Now, you all know that I am *not* a blogger of design, houses, kitchens and Martha Stewart stuff.
I write about parenting, food, garden, homeschooling, gluten-free cooking, and my adventures while raising three children.
I also, freely and willingly, acknowledge that I am not a neat person. I'm not not an orderly person, and I don't believe in having a house that fits a magazine lifestyle.
In fact, "wildy exuberant, with a generous helping of comfort, a dash of messy and a side of what-the-fuck" could sum up my decorating style.
But the kitchen is different. This is my home, where I cook, spend most of my day, and where I ply my skill. I cook for five people, three times a day, every day. That's 21 meals a week, times five servings. More than 100 servings a week need to come out of that kitchen, and that's not counting parties, birthday cakes, snacks, extra granola bars, muffins and the occasional cherry cobbler.
My kids can't have wheat, and they can't have dairy. That means we're not serving bagel bites and a side of Kraft mac and cheese for dinner, either. We're making real food, from scratch.
And that means that I want my tools close, I want the kitchen to be easy to clean, I need bowls, serving spoons and whisks to be close at hand, I want a baking station where I can churn out the GF goodies, and I need a place where I can spend a lot of time and actually enjoy it.
This is the kitchen when we moved in, on March 7:
There was nothing really wrong with it.
It was functional, sort of, and aside from being boring, it was better than some kitchens I've had before.
But we got a loan with the house that let us spend a small amount of money toward fixing up the house.
Not a fortune, and not enough to knock out walls and build whatever I wanted, but enough to get a new sink and a new floor and to paint. I'd have to keep the old fridge, and the old dishwasher, and the cabinets. But I could get new countertops.
The biggest problem with the kitchen was the layout. The lady who lives next door was born in this house, and her mother designed the kitchen, in 1952.
She came by and said, "Oh, yeah, it's time for an update! Back when my mom designed it, it was OK to have the fridge way in one corner, and the sink in another, and the stove way over there. Of course, we had a half-wood, half-electric stove back then..."
Yeah. So the kitchen hadn't been updated since 1952, except for new, ugly floors.
So, almost two months later, the kitchen has arrived.
Our contractor, Jennifer, kicks ass. There's no other way to put it. She's feminine and fun and shows up in a Porsche with high heels and leather-print skirts, and then comes in, changes into a T-shirt and jeans, and guts the kitchen by hand.
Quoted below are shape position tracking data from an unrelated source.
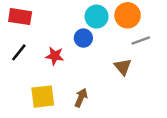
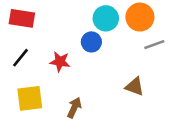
brown triangle: (123, 67) -> (135, 87), moved, turned -30
yellow square: (43, 97) -> (30, 98), moved
brown arrow: (81, 98) -> (74, 108), moved

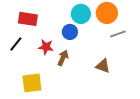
red rectangle: (22, 18) -> (28, 19), moved
yellow square: (30, 98) -> (32, 83), moved
brown arrow: (74, 108) -> (63, 58), moved

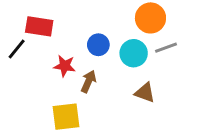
cyan circle: (81, 14) -> (134, 53), moved
black line: (16, 44) -> (17, 49), moved
yellow square: (32, 83) -> (66, 117), moved

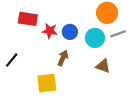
black line: (17, 49) -> (12, 60), moved
red star: (65, 66) -> (50, 31), moved

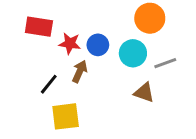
gray line: (118, 34) -> (165, 63), moved
brown arrow: (63, 58) -> (80, 72), moved
black line: (12, 60) -> (49, 84), moved

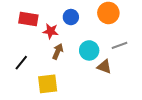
blue circle: (98, 45) -> (71, 17), moved
cyan circle: (133, 53) -> (89, 50), moved
black line: (49, 84) -> (21, 63), moved

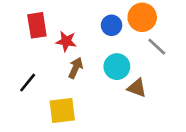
blue circle: (71, 17) -> (112, 25), moved
red rectangle: (28, 19) -> (37, 25), turned 72
gray line: (120, 45) -> (157, 47), moved, turned 63

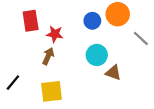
gray line: (157, 47) -> (141, 38), moved
brown arrow: (76, 68) -> (48, 56), moved
black line: (28, 83) -> (13, 83), moved

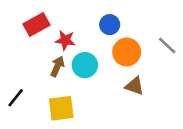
orange circle: (118, 14) -> (127, 52), moved
red rectangle: (31, 21) -> (37, 25), turned 70
cyan circle: (97, 55) -> (85, 65), moved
She hauls out cabinets, lays flooring, does detailed paint work and still manages to be nice to my kids when they walk across the work area trailing crumbs.
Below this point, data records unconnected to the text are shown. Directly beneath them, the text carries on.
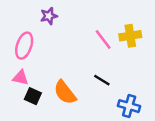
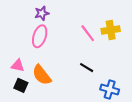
pink ellipse: (24, 46) -> (40, 36), moved
orange semicircle: (65, 92) -> (42, 75), moved
black square: (33, 96) -> (21, 85), moved

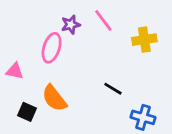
purple star: (42, 13) -> (71, 25), moved
pink line: (88, 33) -> (103, 20), moved
pink triangle: (18, 66) -> (15, 71), moved

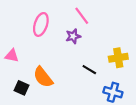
purple star: (71, 25) -> (73, 36), moved
yellow cross: (144, 40) -> (118, 58), moved
pink ellipse: (52, 48) -> (41, 24), moved

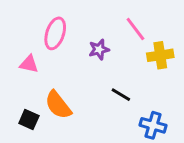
pink line: (82, 16) -> (135, 29), moved
pink triangle: (12, 56) -> (29, 64), moved
yellow cross: (118, 58) -> (160, 55), moved

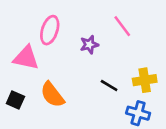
yellow cross: (160, 55) -> (145, 80), moved
pink triangle: (29, 64) -> (26, 58), size x1.5
black square: (29, 120) -> (15, 100), moved

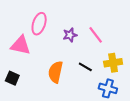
pink line: (122, 26) -> (96, 35), moved
orange semicircle: (52, 95) -> (56, 72), moved, turned 50

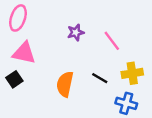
pink ellipse: (39, 24) -> (18, 18), moved
purple star: (70, 35) -> (76, 32), moved
black square: (12, 78) -> (14, 79), moved, turned 32

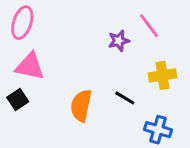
purple star: (76, 32) -> (119, 41), moved
pink line: (112, 41) -> (149, 26), moved
yellow cross: (132, 73) -> (163, 75), moved

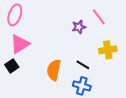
pink triangle: (30, 66) -> (20, 44), turned -45
blue cross: (158, 130) -> (82, 86), moved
She has muscles you wouldn't believe, mad design skill, and she took a project witn NO budget (I swear -- this is a high-end makeover on an IKEA budget,) and she made it look like we spend thousands upon thousands of dollars.
If you need anyone to do anything, from painting a bedroom mural to putting in a new bathroom, she's your go-to: http://www.jenniferryandesign.com
So, here it is, in all of it's glory, finished and ready to go:
This is the island, made with butcherblock, with an induction cooktop. I like the induction very much. I don't like that none of the fabulous cookware I got for a wedding gift works with it. Right now I'm down to a Le Cruset Dutch Oven and a cast iron skillet. I love the farmhouse sink. I love the huge faucet. And I'm in love with the open shelving that lets me see everything I need.
My family who all live at least 500 miles away and will visit less than once a year, are freaked out by the open shelves and are very afraid that the shelves will be messy and that this will bother them.
It sure as hell won't bother me -- I'll be too busy admiring all of the good meals I've made.
This is the other side of the kitchen. The lamps above the table are called up-and-down lights, or pendant pulley lights, and they had them in a house my family stayed in during a trip Tuscany. My aunt bought a pair while we there and never used them, so she sent them to me. And now every time I sit down, I think of Tuscany, which can only improve the mood of the kitchen.
In the back is the baking section, with a marble countertop. Baking pans below, baking supplies above, oven right there under the counter -- everyone's getting cookies for Christmas!
I don't think I could be happier with it. A little paint, a new island, and a lot of work, and we have a kitchen that I love.